Diese Seite verwendet Cookies. Durch die Nutzung unserer Seite erklären Sie sich damit einverstanden, dass wir Cookies setzen. Weitere Informationen


  • Erste Bilanz

    Calpheon zum Nachmittag

    Der Herbst hält Einzug in Calpheon.
    Wohin man inmitten der gewaltigen Hauptstadt nur blickt, man wird es sehen. Das bunte Blattwerk zahlreicher Bäume. Grün, rot, gelb und schließlich, wenn die Blätter ausgezerrt zu Boden fallen, braun.
    Das einst lebensreiche Geschmück der Bäume wird wie jedes Jahr tot und verrottend auf dem Pflaster der Straßen Calpheons liegen, bis der erste Schnee die Überreste verdecken wird oder die eine oder andere Magd vorher den Reisigbesen schwingt.


    Tiefe Krähenfüße zeichnen sich um die Augenwinkel der Buchführerin ab, als diese mit leicht verengten Augen am Fenster der Geschäftsräume der Calpheonischen Berbaugilde steht und mit verschränkten Armen hinab auf das Treiben der Stadt blickt.
    Die tiefstehende Nachmittagssonne blendet Rawhiti Musou, doch sie wendet sich nicht von dem störenden Licht ab.

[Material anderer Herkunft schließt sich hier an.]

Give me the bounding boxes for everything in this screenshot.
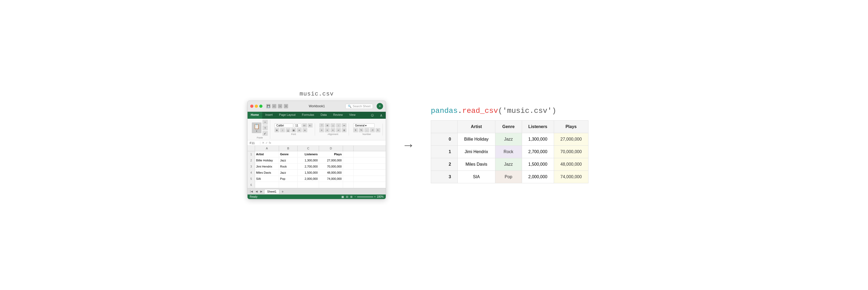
enter-formula-icon[interactable]: ✓ (266, 141, 268, 144)
tab-review[interactable]: Review (330, 112, 346, 119)
increase-decimal-button[interactable]: .0 (370, 128, 375, 132)
increase-font-button[interactable]: A↑ (302, 123, 307, 128)
cell-c4[interactable]: 1,500,000 (298, 170, 319, 175)
underline-button[interactable]: U (286, 128, 290, 132)
tab-page-layout[interactable]: Page Layout (276, 112, 299, 119)
cell-c6[interactable] (298, 182, 319, 188)
cell-a4[interactable]: Miles Davis (255, 170, 279, 175)
df-artist-0: Billie Holiday (458, 133, 495, 146)
tab-home[interactable]: Home (248, 112, 262, 119)
wrap-text-button[interactable]: ↵ (336, 128, 341, 132)
tab-insert[interactable]: Insert (262, 112, 276, 119)
align-right-button[interactable]: ≡ (331, 128, 335, 132)
undo-icon[interactable]: ↩ (272, 104, 276, 108)
align-center-button[interactable]: ≡ (325, 128, 330, 132)
sheet-nav-first[interactable]: |◀ (249, 190, 254, 193)
currency-button[interactable]: $ (353, 128, 358, 132)
redo-icon[interactable]: ↪ (278, 104, 282, 108)
cell-c5[interactable]: 2,000,000 (298, 176, 319, 182)
cell-a2[interactable]: Billie Holiday (255, 157, 279, 163)
customize-icon[interactable]: ▾ (284, 104, 288, 108)
cell-d2[interactable]: 27,000,000 (319, 157, 343, 163)
text-direction-button[interactable]: ↕ (336, 123, 341, 128)
cut-button[interactable]: ✂ (262, 120, 268, 125)
zoom-slider[interactable] (357, 196, 373, 197)
ribbon-group-paste: 📋 ▾ ✂ ⎘ 🖌 Paste (250, 120, 270, 139)
cancel-formula-icon[interactable]: ✕ (262, 141, 265, 144)
zoom-out-button[interactable]: − (354, 195, 356, 198)
close-button[interactable] (250, 104, 253, 108)
decrease-font-button[interactable]: A↓ (308, 123, 313, 128)
cell-b3[interactable]: Rock (279, 164, 298, 169)
comma-button[interactable]: , (364, 128, 369, 132)
view-normal-icon[interactable]: ▦ (341, 195, 344, 198)
cell-c2[interactable]: 1,300,000 (298, 157, 319, 163)
header-genre[interactable]: Genre (279, 151, 298, 157)
merge-button[interactable]: ⊞ (342, 128, 346, 132)
ribbon-group-font: Calibri 11 A↑ A↓ B I U ▦ A A (272, 123, 315, 135)
zoom-in-button[interactable]: + (374, 195, 376, 198)
cell-b2[interactable]: Jazz (279, 157, 298, 163)
tab-data[interactable]: Data (317, 112, 330, 119)
df-genre-3: Pop (495, 171, 522, 183)
search-box[interactable]: 🔍 Search Sheet (345, 104, 373, 109)
header-plays[interactable]: Plays (319, 151, 343, 157)
bold-button[interactable]: B (275, 128, 279, 132)
cell-b5[interactable]: Pop (279, 176, 298, 182)
align-middle-button[interactable]: ⊕ (325, 123, 330, 128)
format-painter-button[interactable]: 🖌 (262, 131, 268, 136)
table-row: 1 Jimi Hendrix Rock 2,700,000 70,000,000 (431, 146, 588, 158)
cell-d4[interactable]: 48,000,000 (319, 170, 343, 175)
font-size-select[interactable]: 11 (294, 124, 302, 128)
paste-button[interactable]: 📋 ▾ (252, 123, 261, 133)
align-bottom-button[interactable]: ⊥ (331, 123, 335, 128)
font-name-row: Calibri 11 A↑ A↓ (275, 123, 313, 128)
df-plays-0: 27,000,000 (554, 133, 588, 146)
align-top-button[interactable]: ⊤ (319, 123, 324, 128)
indent-button[interactable]: ↦ (342, 123, 346, 128)
view-page-break-icon[interactable]: ⊞ (350, 195, 352, 198)
sheet-nav-prev[interactable]: ◀ (255, 190, 258, 193)
main-container: music.csv 💾 ↩ ↪ ▾ Workbook1 🔍 Se (247, 91, 621, 199)
copy-button[interactable]: ⎘ (262, 125, 268, 130)
sheet-tab-1[interactable]: Sheet1 (265, 189, 280, 194)
italic-button[interactable]: I (280, 128, 285, 132)
view-layout-icon[interactable]: ⊟ (346, 195, 348, 198)
insert-function-icon[interactable]: fx (269, 141, 271, 144)
font-family-select[interactable]: Calibri (275, 124, 293, 128)
cell-b6[interactable] (279, 182, 298, 188)
cell-d3[interactable]: 70,000,000 (319, 164, 343, 169)
collapse-ribbon-button[interactable]: ∧ (377, 112, 386, 119)
sheet-nav-next[interactable]: ▶ (259, 190, 263, 193)
minimize-button[interactable] (255, 104, 258, 108)
cell-a5[interactable]: SIA (255, 176, 279, 182)
cell-a3[interactable]: Jimi Hendrix (255, 164, 279, 169)
align-left-button[interactable]: ≡ (319, 128, 324, 132)
df-genre-0: Jazz (495, 133, 522, 146)
maximize-button[interactable] (259, 104, 262, 108)
percent-button[interactable]: % (359, 128, 364, 132)
cell-c3[interactable]: 2,700,000 (298, 164, 319, 169)
header-listeners[interactable]: Listeners (298, 151, 319, 157)
font-color-button[interactable]: A (303, 128, 307, 132)
profile-icon[interactable]: + (377, 103, 383, 109)
cell-b4[interactable]: Jazz (279, 170, 298, 175)
right-section: pandas.read_csv('music.csv') Artist Genr… (431, 107, 621, 183)
add-sheet-button[interactable]: + (280, 189, 285, 194)
search-icon: 🔍 (348, 104, 351, 108)
number-format-select[interactable]: General ▾ (353, 124, 374, 128)
border-button[interactable]: ▦ (291, 128, 296, 132)
spreadsheet-grid: A B C D 1 Artist Genre Listeners Plays (248, 146, 386, 188)
cell-a6[interactable] (255, 182, 279, 188)
font-format-row: B I U ▦ A A (275, 128, 307, 132)
cell-d6[interactable] (319, 182, 343, 188)
cell-d5[interactable]: 74,000,000 (319, 176, 343, 182)
decrease-decimal-button[interactable]: 0. (376, 128, 380, 132)
cell-reference[interactable]: F11 (250, 141, 260, 144)
cell-e4 (343, 170, 354, 175)
header-artist[interactable]: Artist (255, 151, 279, 157)
save-icon[interactable]: 💾 (266, 104, 271, 108)
tab-formulas[interactable]: Formulas (299, 112, 317, 119)
tab-view[interactable]: View (346, 112, 359, 119)
fill-color-button[interactable]: A (297, 128, 302, 132)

    Die Hexe, Buchführerin, Bordellbesitzerin und Mitwirkerin der Schwarzen Zunft befindet sich gegenwärtig wieder in Calpheon, wo sie als längjährige Buchführerin der Calpheonischen Bergbaugilde einen Bericht über die Bilanzen der neueren Schürfgebiete und Minen, weit ab von Calpheon und Keplan, präsentiert. Ganz offiziell und ohne das die Gildenmeister nur den Hauch dessen erahnen können, was diese Frau vielfältig repräsentiert.
    Die Zahlen stimmen, die Bilanzen sind gut, ein kleiner Gewinn mit steigenden Chancen nach dem Desaster in Keplan. Nur langsam, aber stetig erholt sich die Bergbaugilde von den Misständen, welche in Keplan bis heute andauern.
    Versteinerte Minenarbeiter. Schlechte Qualität bei Schwarzsteinen und anderen geförderten Mineralien.
    Die dargelegten Zahlen erfreuen die Gildenmeister, welche sich soeben inmitten des großen Raumes zurückgezogen haben, um weiteres für die nähere Zukunft zu besprechen.
    Rawhiti soll in diesem Zuge im gleichen Raum verweilen, da sicherlich recht schnell der eine oder andere neue Auftrag für das nächste neu erschlossene Schürfgebiet kommen würde.
    Und so zieht sie sich ihrerseits etwas zurück. Tritt, mit den im Raum nachhallenden Absätzen ihrer Schuhe, an eines der großen, deckenhohen Fenster und lässt den Blick über die Stadt schweifen, während hin und wieder einer der Gildenmeister zu der Endvierzigerin aufblickt und den Blick über ihre Gestalt wandern lässt.
    So wie sie erhobenen Hauptes im Schein der Sonne steht, wirkt sie noch unnahbarer als sonst auch.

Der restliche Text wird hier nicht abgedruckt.